5D CNN weights tensor; an alias for dnnl::memory::format_tag::bcdea

enumerator goiw = abcd

4D CNN weights tensor with groups; an alias for dnnl::memory::format_tag::abcd

enumerator wigo = dcab

4D CNN weights tensor with groups; an alias for dnnl::memory::format_tag::dcab

enumerator goihw = abcde

5D CNN weights tensor with groups; an alias for dnnl::memory::format_tag::abcde

enumerator hwigo = decab

5D CNN weights tensor with groups; an alias for dnnl::memory::format_tag::decab

enumerator giohw = acbde

5D CNN weights tensor with groups; an alias for dnnl::memory::format_tag::acbde

enumerator goidhw = abcdef

6D CNN weights tensor with groups; an alias for dnnl::memory::format_tag::abcdef

enumerator giodhw = acbdef

6D CNN weights tensor with groups; an alias for dnnl::memory::format_tag::abcdef

enumerator dhwigo = defcab

6D CNN weights tensor with groups; an alias for dnnl::memory::format_tag::defcab

enumerator tnc = abc

3D RNN data tensor in the format (seq_length, batch, input channels).

enumerator ntc = bac

3D RNN data tensor in the format (batch, seq_length, input channels).

enumerator ldnc = abcd

4D RNN states tensor in the format (num_layers, num_directions, batch, state channels).

enumerator ldigo = abcde

5D RNN weights tensor in the format (num_layers, num_directions, input_channels, num_gates, output_channels).

  • For LSTM cells, the gates order is input, forget, candidate and output gate.

  • For GRU cells, the gates order is update, reset and output gate.

enumerator ldgoi = abdec

5D RNN weights tensor in the format (num_layers, num_directions, num_gates, output_channels, input_channels).
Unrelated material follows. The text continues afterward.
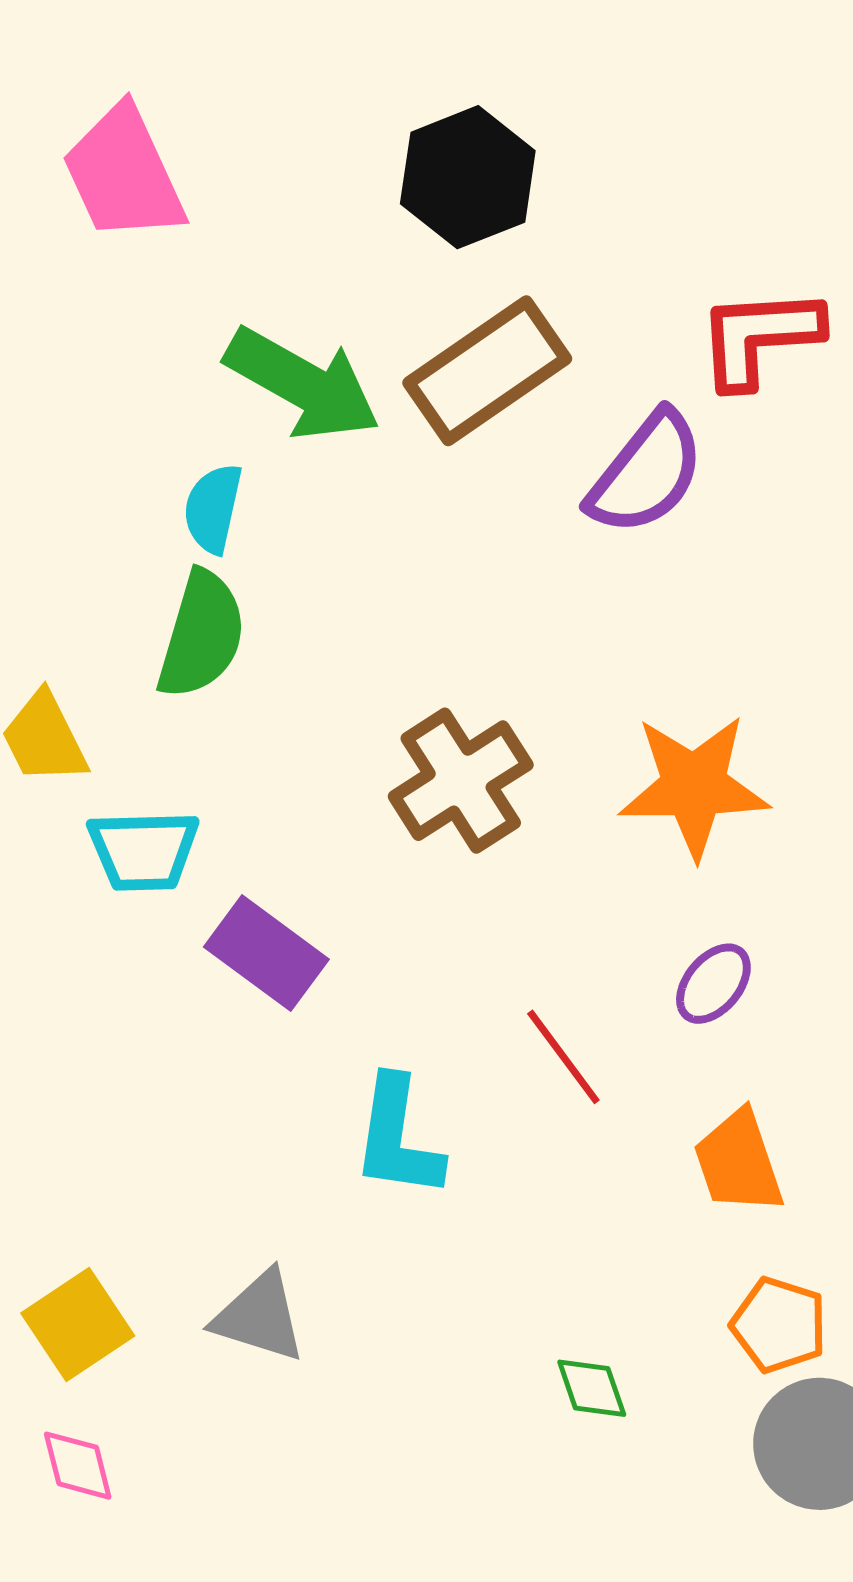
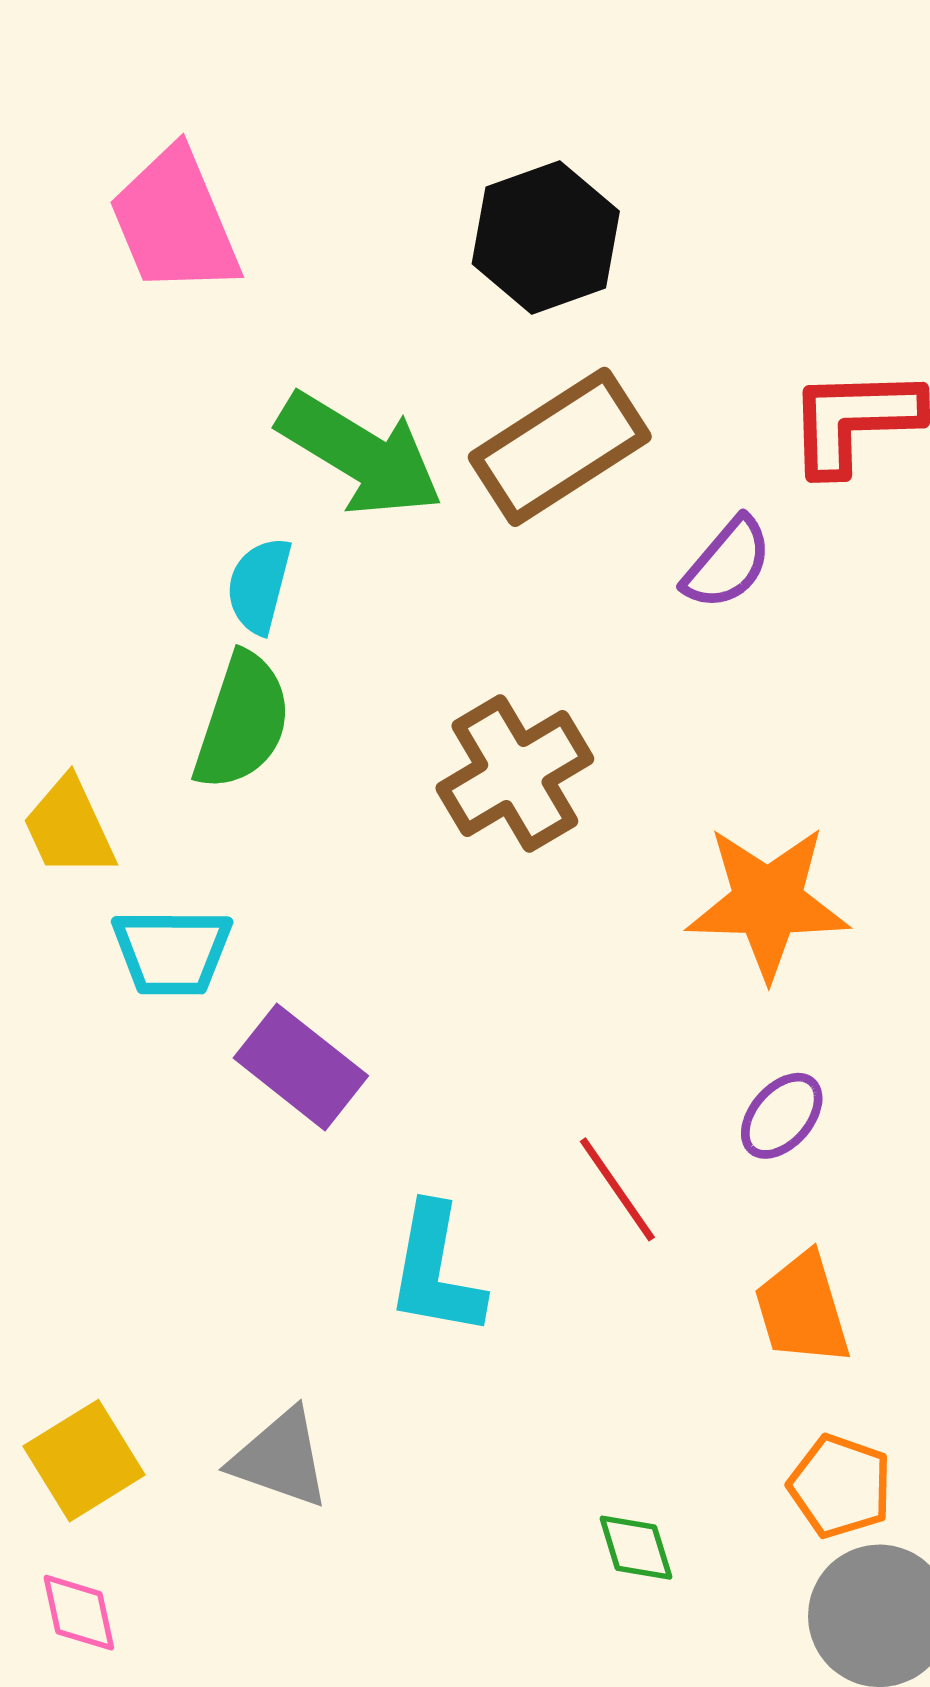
purple semicircle: (646, 473) -> (727, 563), size x0.7
brown cross: (461, 781) -> (515, 773), moved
  • For LSTM cells, the gates order is input, forget, candidate and output gate.

  • For GRU cells, the gates order is update, reset and output gate.

enumerator ldio = abcd

4D LSTM projection tensor in the format (num_layers, num_directions, num_channels_in_hidden_state, num_channels_in_recurrent_projection).

enumerator ldoi = abdc

4D LSTM projection tensor in the format (num_layers, num_directions, num_channels_in_recurrent_projection, num_channels_in_hidden_state).

enumerator ldgo = abcd

4D RNN bias tensor in the format (num_layers, num_directions, num_gates, output_channels).

  • For LSTM cells, the gates order is input, forget, candidate and output gate.

  • For GRU cells, the gates order is update, reset and output gate.